“Risulta che, negli studi di fase III, in alcuni soggetti sottoposti a vaccinazione con Vaxzevria (AstraZeneca), siano stati osservati effetti collaterali decisamente più lievi o del tutto assenti, dopo una accidentale somministrazione di dose più basse di vaccino. In questo senso, c’è chi ha supposto che, a fronte di dosi più basse di vaccino, si attivino risposte immunologiche più contenute e, per questo, non in grado di evocare reazioni infiammatore significative dalle quali potrebbe scaturire la produzione di anticorpi anti-Fattore Piastrinico 4, a loro volta capaci di innescare la reazione trombotica”. Lo spiega all’Adnkronos Salute l’immunologo Mauro Minelli, responsabile per il Sud della Fondazione italiana di Medicina personalizzata, che avanza questa proposta per rilanciare la campagna di vaccinazione.
“Collateralmente – prosegue Minelli – il basso grado di infiammazione immuno-indotta da una dose di vaccino meno aggressiva, sembra aver contribuito a generare livelli di anticorpi immunizzanti un po’ più alti rispetto a quelli prodotti, dopo la vaccinazione AstraZeneca a dose piena. Allora, se queste sono le evidenze che potrebbero essere semmai confermate da valutazioni osservazionali più allargate, perché – propone l’immunologo – non verificarne la fattibilità sul campo facendo di necessità virtù, visto che le attuali disponibilità di vaccini potrebbero, oltre che generare meno eventi avversi, anche consentire al doppio dei cittadini di essere immunizzati?”.
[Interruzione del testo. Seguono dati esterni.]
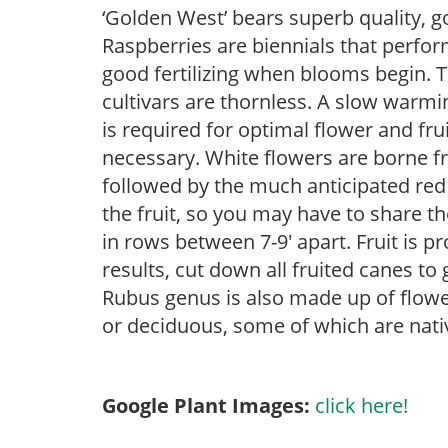
‘Golden West’ bears superb quality, 
Raspberries are biennials that perform
good fertilizing when blooms begin. 
cultivars are thornless. A slow warmin
is required for optimal flower and frui
necessary. White flowers are borne fr
followed by the much anticipated red 
the fruit, so you may have to share th
in rows between 7-9′ apart. Fruit is 
results, cut down all fruited canes to
Rubus genus is also made up of flowe
or deciduous, some of which are nati
Google Plant Images:
click here!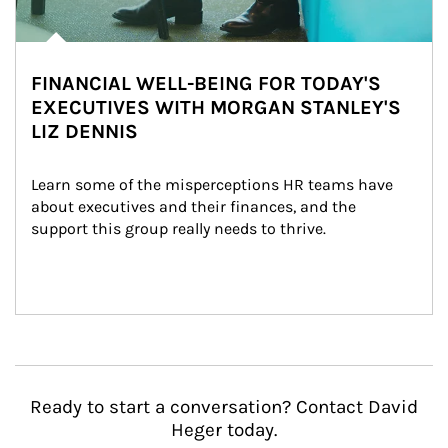
FINANCIAL WELL-BEING FOR TODAY'S
EXECUTIVES WITH MORGAN STANLEY'S
LIZ DENNIS
Learn some of the misperceptions HR teams have 
about executives and their finances, and the 
support this group really needs to thrive.
Ready to start a conversation? Contact David
Heger today.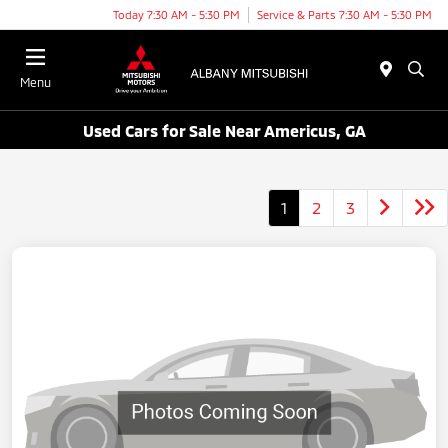
Today 7:30 AM - 5:30 PM
Service & Parts 7:30 AM - 5:30 PM
Menu
Used Cars for Sale Near Americus, GA
1
2
3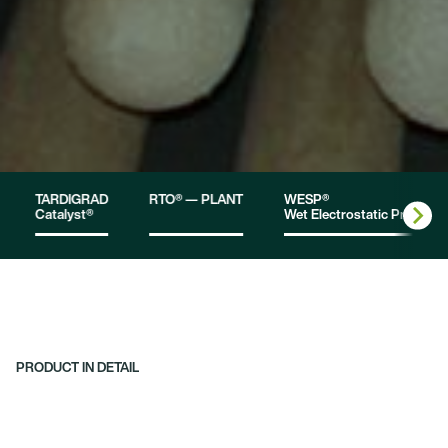
TARDIGRAD
RTO® — PLANT
WESP®
Catalyst®
Wet Electrostatic Precipita
PRODUCT IN DETAIL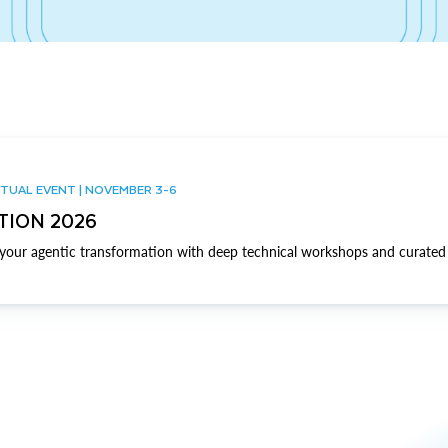
TUAL EVENT | NOVEMBER 3-6
TION 2026
our agentic transformation with deep technical workshops and curated 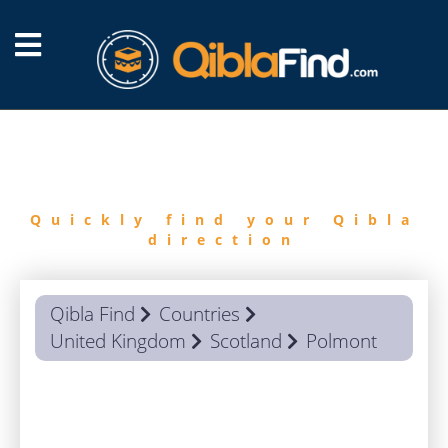
FIND
QIBLA
Quickly find your Qibla
direction
Qibla Find
Countries
United Kingdom
Scotland
Polmont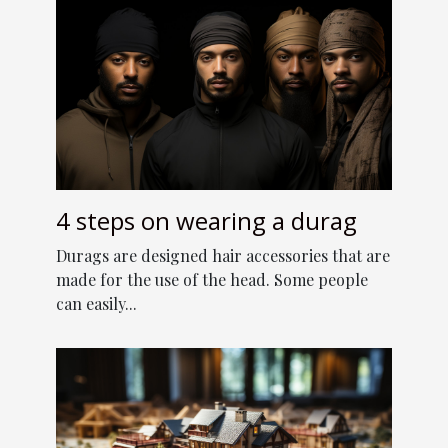
4 steps on wearing a durag
Durags are designed hair accessories that are
made for the use of the head. Some people
can easily...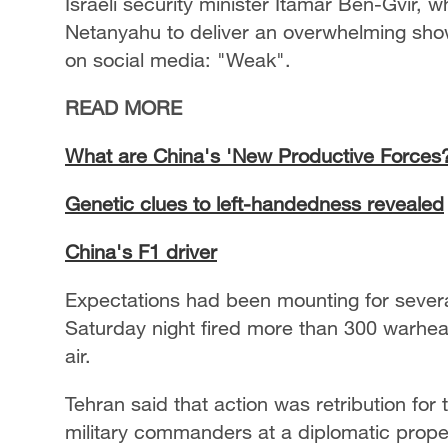
Israeli security minister Itamar Ben-Gvir,
Netanyahu to deliver an overwhelming show
on social media: "Weak".
READ MORE
What are China's 'New Productive Forces
Genetic clues to left-handedness revealed
China's F1 driver
Expectations had been mounting for several
Saturday night fired more than 300 warhead
air.
Tehran said that action was retribution for t
military commanders at a diplomatic propert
Per quanto riguarda, invece, il vaccino Johnson&Johnson, dice l’immunologo Minelli all’Ankronos Salute, “l’interruzione del tutto inattesa e fuori luogo dell’indispensabile supporto vaccinale fornito dall’atteso J&J, oltre a minare profondamente le certezze che tutti noi avevamo riposto nel piano di immunizzazione di massa, evidenzia in maniera chiara una sostanziale debolezza della rappresentanza politica europea che, senza una ragione logicamente accettabile, si allinea pedissequamente alle decisioni americane”.
“Per 6 reazioni trombotiche, una sola delle quali fatale, registrate in donne di età compresa fra i 18 e i 45 anni dopo somministrazione di vaccino Johnson & Johnson negli Stati Uniti, dove erano già state vaccinate oltre sei milioni di persone (percentuale di rischio pari allo 0,000001%), l’Europa decide di ‘copiare’ le scelte del governo statunitense inibendo di fatto l’utilizzo delle dosi che intanto erano arrivate nel continente”, aggiunge l’immunologo.
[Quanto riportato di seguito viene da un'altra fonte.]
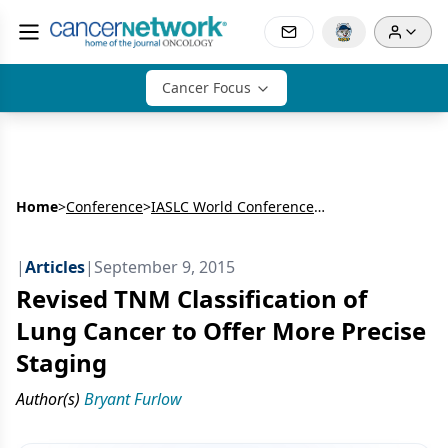
Cancer Focus
Home
>
Conference
>
IASLC World Conference on Lung Cancer (WCLC)
|
Articles
|
September 9, 2015
Revised TNM Classification of
Lung Cancer to Offer More Precise
Staging
Author(s)
Bryant Furlow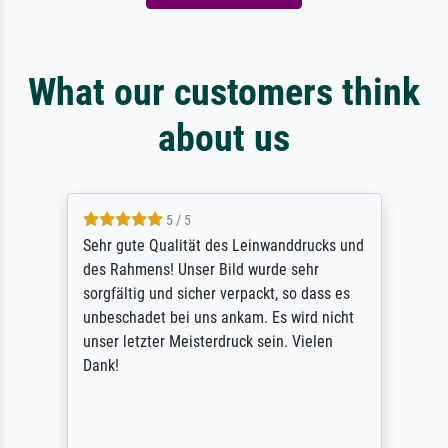
What our customers think
about us
5 / 5
Sehr gute Qualität des Leinwanddrucks und
des Rahmens! Unser Bild wurde sehr
sorgfältig und sicher verpackt, so dass es
unbeschadet bei uns ankam. Es wird nicht
unser letzter Meisterdruck sein. Vielen
Dank!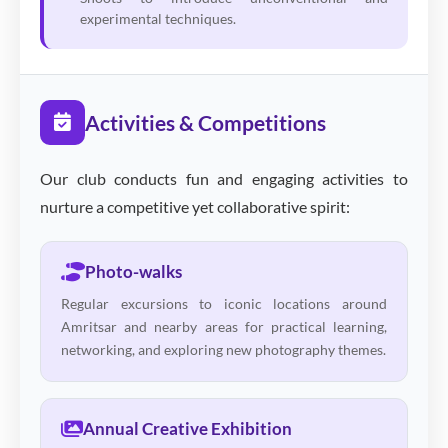
experimental techniques.
Activities & Competitions
Our club conducts fun and engaging activities to
nurture a competitive yet collaborative spirit:
Photo-walks
Regular excursions to iconic locations around
Amritsar and nearby areas for practical learning,
networking, and exploring new photography themes.
Annual Creative Exhibition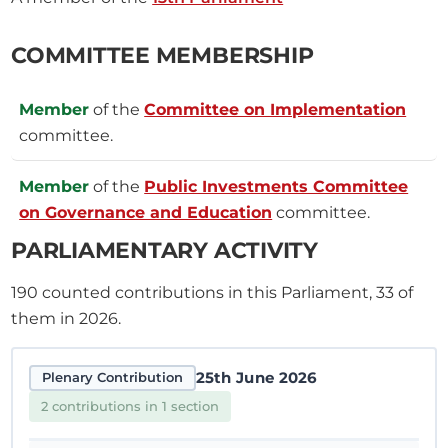
COMMITTEE MEMBERSHIP
Member
of the
Committee on Implementation
committee.
Member
of the
Public Investments Committee
on Governance and Education
committee.
PARLIAMENTARY ACTIVITY
190
counted contributions in this Parliament, 33 of
them in 2026.
25th June 2026
Plenary Contribution
2 contributions in 1 section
“Ci sarebbe da chiedersi, in ragione delle nuove evidenze che sembrano correlare al vettore virale le rarissime reazioni tromboemboliche immunomediate eparino-simili, perché sospendere l’utilizzo del vaccino J&J – chiede Minelli – se poi continua la vaccinazione con AstraZeneca che, come il vaccino Johnson&Johnson che è stato precauzionalmente sospeso, affida ad un adenovirus inattivato il trasporto del materiale genetico del Sars-Cov-2 utile per l’immunizzazione? Se i due vaccini sono sostanzialmente uguali, perché due pesi e due misure?”
“Appare evidente come queste scelte, oltre a compromettere significativamente l’efficacia del piano vaccinale – conclude – con il suo importante carico di attese positive, alterino ancor di più il già precario equilibrio tra cittadini sfiduciati e istituzione in affanno decisionale”.